Ces mesures ne remplacent pas un traitement quand il s'impose, mais elles en démultiplient les effets. Si le mal-être persiste malgré ces ajustements, il faut consulter sans tarder, car le médecin saura faire le tri entre l'âge et la maladie. Mieux vaut agir tôt que de laisser le temps faire son œuvre.
Andropause : conclusion
L'andropause n'est ni une fatalité ni une maladie honteuse, c'est une évolution hormonale liée à l'âge que la médecine sait aujourd'hui repérer et accompagner. Cette baisse progressive de testostérone ne touche pas tous les hommes de la même façon, mais elle mérite qu'on y prête attention dès que les symptômes s'installent. Fatigue tenace, baisse de libido, moral en berne ou perte de muscle ne relèvent pas toujours du simple âge.
Le bon réflexe consiste à en parler à son médecin plutôt qu'à minimiser ou à se soigner seul. Un diagnostic posé avec rigueur ouvre la voie à des solutions adaptées, qu'il s'agisse d'un traitement hormonal encadré ou d'un simple changement d'habitudes. Soigner son sommeil, bouger et surveiller son poids reste à la portée de tous, et c'est souvent là que se joue le plus grand confort au quotidien.
Sources de cet article
- Urofrance (Association française d’urologie) : recommandations pratiques pour la prise en charge du déficit en testostérone
- Urofrance : référentiel du Collège d’urologie, item 124, andropause (syndrome de déficit en testostérone lié à l’âge)
Andropause : vos questions fréquentes
L'andropause touche-t-elle tous les hommes ?
Non, la baisse de testostérone est universelle avec l'âge, mais tous les hommes ne développent pas de symptômes gênants. On ne parle d'andropause que lorsque ce déficit s'accompagne de signes cliniques affectant réellement la qualité de vie.
À quel âge commence l'andropause ?
Chez de nombreux hommes, le taux de testostérone diminue dès la trentaine ou la quarantaine, mais l'évolution varie fortement selon la santé et le mode de vie. Les symptômes apparaissent généralement plus tard, entre 50 et 65 ans.
Andropause et ménopause, est-ce la même chose ?
Non, malgré l'expression courante de « ménopause masculine ». Chez la femme, l'arrêt hormonal est rapide et définitif. Chez l'homme, le déclin est lent, progressif et n'interrompt pas la capacité de procréer.
Comment savoir si l'on souffre d'un déficit en testostérone ?
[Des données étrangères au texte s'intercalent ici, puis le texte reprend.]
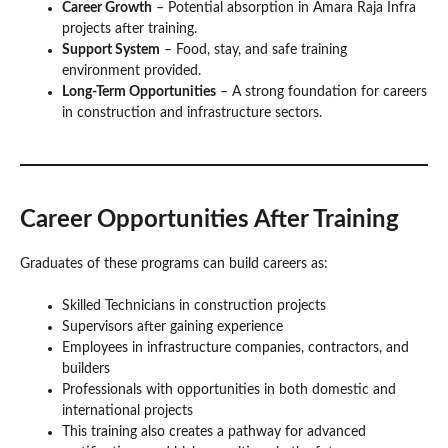
Career Growth
– Potential absorption in Amara Raja Infra
projects after training.
Support System
– Food, stay, and safe training
environment provided.
Long-Term Opportunities
– A strong foundation for careers
in construction and infrastructure sectors.
Career Opportunities After Training
Graduates of these programs can build careers as:
Skilled Technicians in construction projects
Supervisors after gaining experience
Employees in infrastructure companies, contractors, and
builders
Professionals with opportunities in both domestic and
international projects
This training also creates a pathway for advanced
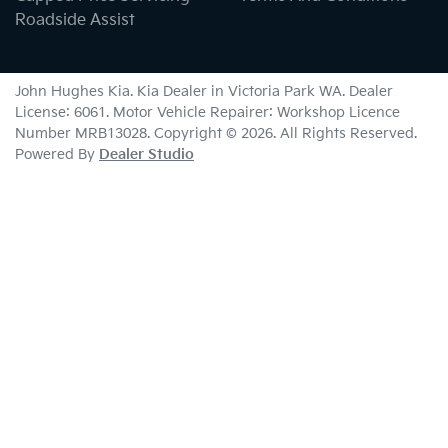
Roadside Assist
John Hughes Kia
.
Kia Dealer
in
Victoria Park WA
.
Dealer
License:
6061
.
Motor Vehicle Repairer:
Workshop Licence
Number MRB13028
.
Copyright ©
2026
. All Rights Reserved.
Powered By
Dealer Studio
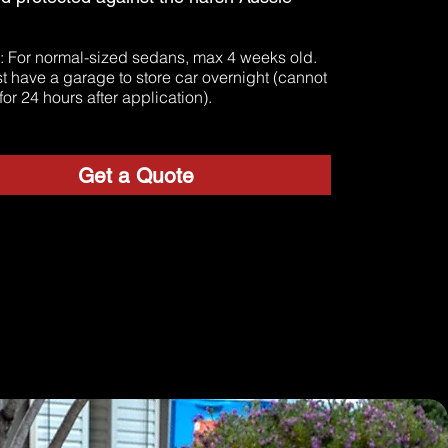
: For normal-sized sedans, max 4 weeks old.
t
t have a garage to store car overnight (cannot
for 24 hours after application).
Get a Quote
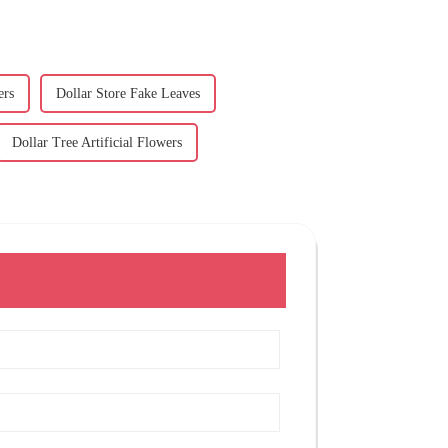
ers
Dollar Store Fake Leaves
Dollar Tree Artificial Flowers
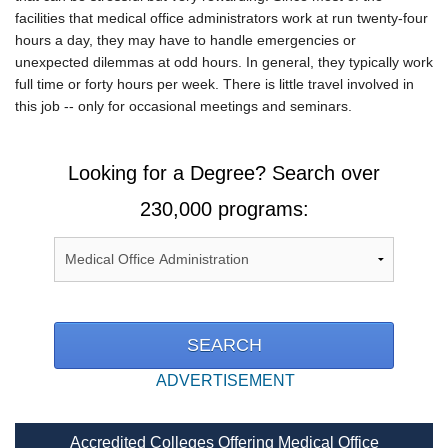
facilities that medical office administrators work at run twenty-four
hours a day, they may have to handle emergencies or
unexpected dilemmas at odd hours. In general, they typically work
full time or forty hours per week. There is little travel involved in
this job -- only for occasional meetings and seminars.
Looking for a Degree? Search over
230,000 programs:
ADVERTISEMENT
Accredited Colleges Offering Medical Office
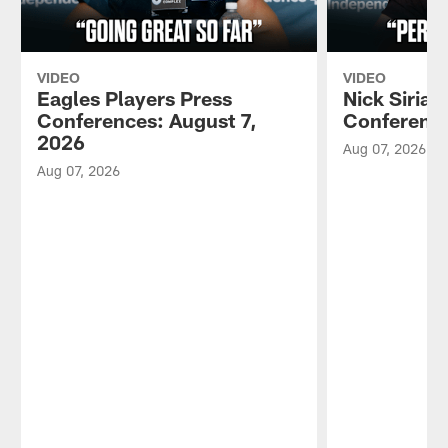
VIDEO
VIDEO
Eagles Players Press
Nick Sirian
Conferences: August 7,
Conference
2026
Aug 07, 2026
Aug 07, 2026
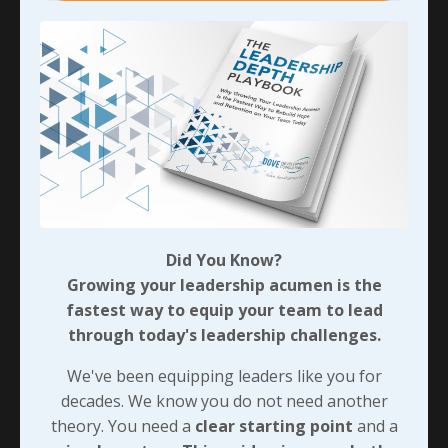
fighting through the adversity of the near-foreclosure
and being forced to earn home-based resource
leadership tied directly to professional reliability and
built quiet credibility. Making the best of resource
failures isn’t mere survival—it’s intentional
preparation that transforms the grind into chains of
purpose-driven leadership readiness.
We’ll look at more on how that personal adversity
actually helped me earn more professional influence
next, and I’ll offer a few questions in challenging you
Did You Know?
to mine your own scarcities for every purpose-driven
Growing your leadership acumen is the
seed you can possibly find. Before we dig into that,
fastest way to equip your team to lead
think about one small piece of your own scarcity-to-
through today's leadership challenges.
purpose story. Share it with someone you trust
We've been equipping leaders like you for
implicitly and detail every positive ripple that’s come
decades. We know you do not need another
as a result.
theory. You need a
clear starting point
and a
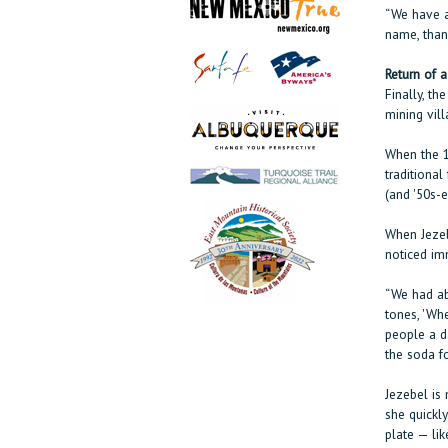
“We have a
name, than
Return of a
Finally, th
mining vil
When the 1
traditional
(and '50s-
When Jezeb
noticed im
“We had ab
tones, 'Whe
people a d
the soda fo
Jezebel is
she quickl
plate — lik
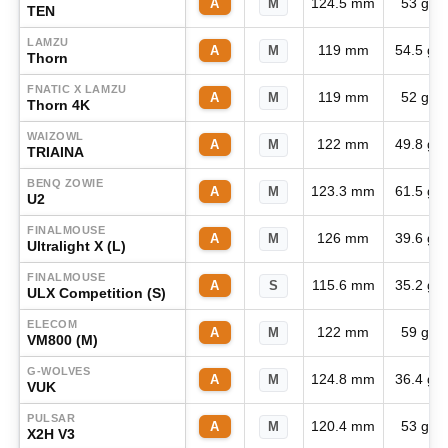
124.5 mm
53 g
A
M
TEN
LAMZU
119 mm
54.5 g
A
M
Thorn
FNATIC X LAMZU
119 mm
52 g
A
M
Thorn 4K
WAIZOWL
122 mm
49.8 g
A
M
TRIAINA
BENQ ZOWIE
123.3 mm
61.5 g
A
M
U2
FINALMOUSE
126 mm
39.6 g
A
M
Ultralight X (L)
FINALMOUSE
115.6 mm
35.2 g
A
S
ULX Competition (S)
ELECOM
122 mm
59 g
A
M
VM800 (M)
G-WOLVES
124.8 mm
36.4 g
A
M
VUK
PULSAR
120.4 mm
53 g
A
M
X2H V3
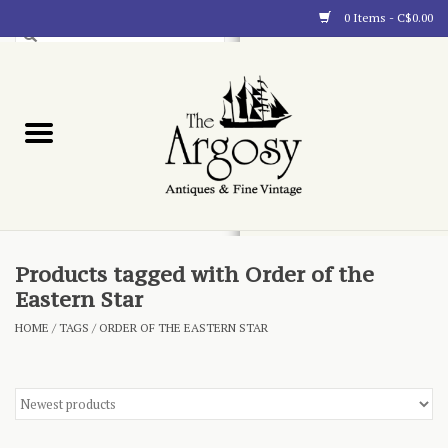
0 Items - C$0.00
Art
Furnishings
Collectibles
Blog
Products tagged with Order of the
Eastern Star
About
HOME
/
TAGS
/
ORDER OF THE EASTERN STAR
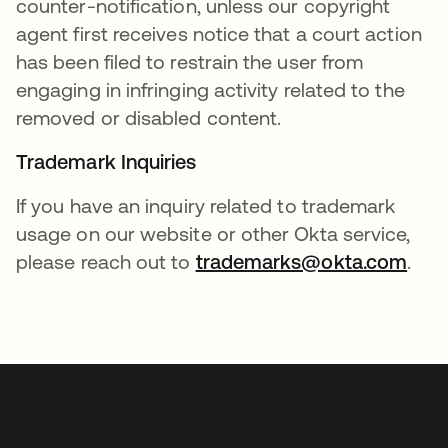
counter-notification, unless our copyright
agent first receives notice that a court action
has been filed to restrain the user from
engaging in infringing activity related to the
removed or disabled content.
Trademark Inquiries
If you have an inquiry related to trademark
usage on our website or other Okta service,
please reach out to
trademarks@okta.com
.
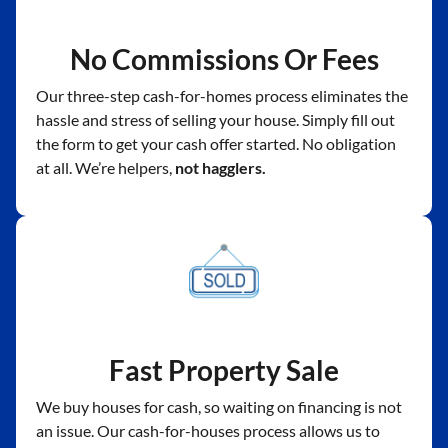
No Commissions Or Fees
Our three-step cash-for-homes process eliminates the
hassle and stress of selling your house. Simply fill out
the form to get your cash offer started. No obligation
at all. We’re helpers,
not hagglers.
Fast Property Sale
We buy houses for cash, so waiting on financing is not
an issue. Our cash-for-houses process allows us to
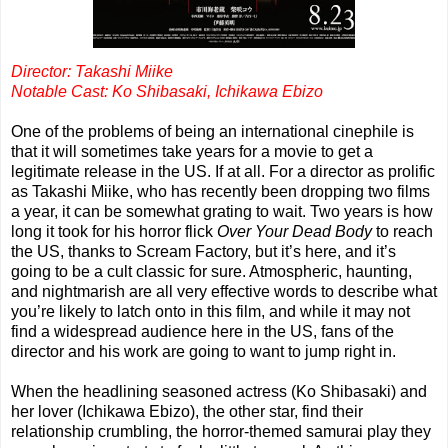
Director: Takashi Miike
Notable Cast: Ko Shibasaki, Ichikawa Ebizo
One of the problems of being an international cinephile is
that it will sometimes take years for a movie to get a
legitimate release in the US. If at all. For a director as prolific
as Takashi Miike, who has recently been dropping two films
a year, it can be somewhat grating to wait. Two years is how
long it took for his horror flick
Over Your Dead Body
to reach
the US, thanks to Scream Factory, but it’s here, and it’s
going to be a cult classic for sure. Atmospheric, haunting,
and nightmarish are all very effective words to describe what
you’re likely to latch onto in this film, and while it may not
find a widespread audience here in the US, fans of the
director and his work are going to want to jump right in.
When the headlining seasoned actress (Ko Shibasaki) and
her lover (Ichikawa Ebizo), the other star, find their
relationship crumbling, the horror-themed samurai play they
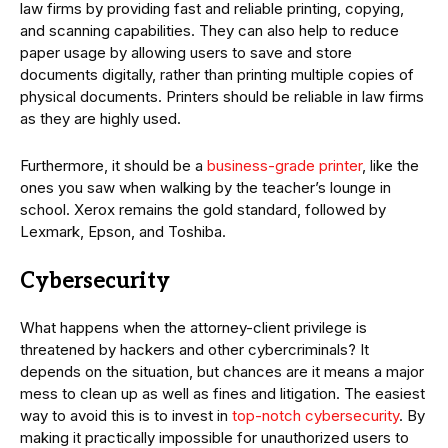
law firms by providing fast and reliable printing, copying,
and scanning capabilities. They can also help to reduce
paper usage by allowing users to save and store
documents digitally, rather than printing multiple copies of
physical documents. Printers should be reliable in law firms
as they are highly used.
Furthermore, it should be a
business-grade printer
, like the
ones you saw when walking by the teacher’s lounge in
school. Xerox remains the gold standard, followed by
Lexmark, Epson, and Toshiba.
Cybersecurity
What happens when the attorney-client privilege is
threatened by hackers and other cybercriminals? It
depends on the situation, but chances are it means a major
mess to clean up as well as fines and litigation. The easiest
way to avoid this is to invest in
top-notch cybersecurity
. By
making it practically impossible for unauthorized users to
Le diagnostic associe des symptômes évocateurs à un dosage sanguin matinal. Un second prélèvement de confirmation est nécessaire. Seul un médecin peut interpréter ces résultats et écarter d'autres causes possibles avant de conclure.
Le traitement de l'andropause est-il dangereux ?
Encadré et surveillé, le traitement par testostérone peut être proposé aux hommes éligibles, mais il nécessite une évaluation préalable et un suivi régulier. Il existe des contre-indications importantes, notamment un cancer de la prostate évolutif ou non contrôlé.
Peut-on augmenter sa testostérone naturellement ?
Oui, dans une certaine mesure. L'activité physique, surtout le renforcement musculaire, un sommeil de qualité, une alimentation équilibrée et la perte de graisse abdominale favorisent une meilleure production hormonale. Cela ne remplace toutefois pas un traitement médical si besoin.
L'andropause provoque-t-elle une prise de poids ?
Oui, la baisse de testostérone favorise l'accumulation de graisse abdominale et la fonte musculaire. Ce cercle vicieux s'auto-entretient, car l'excès de poids abaisse encore le taux d'hormone. Bouger et rééquilibrer son alimentation aide à le briser.
Faut-il consulter un urologue ou un endocrinologue ?
Les deux spécialistes prennent en charge le manque de testostérone chez l'homme. Le médecin traitant oriente souvent vers l'un ou l'autre. La prescription initiale d'un traitement hormonal relève toujours de cet avis spécialisé, jamais d'une démarche en solitaire.
Les symptômes de l'andropause sont-ils réversibles ?
En grande partie, oui. Un traitement adapté ou une meilleure hygiène de vie améliorent souvent l'énergie, la libido et l'humeur. Les résultats demandent toutefois quelques semaines à quelques mois et un suivi médical régulier.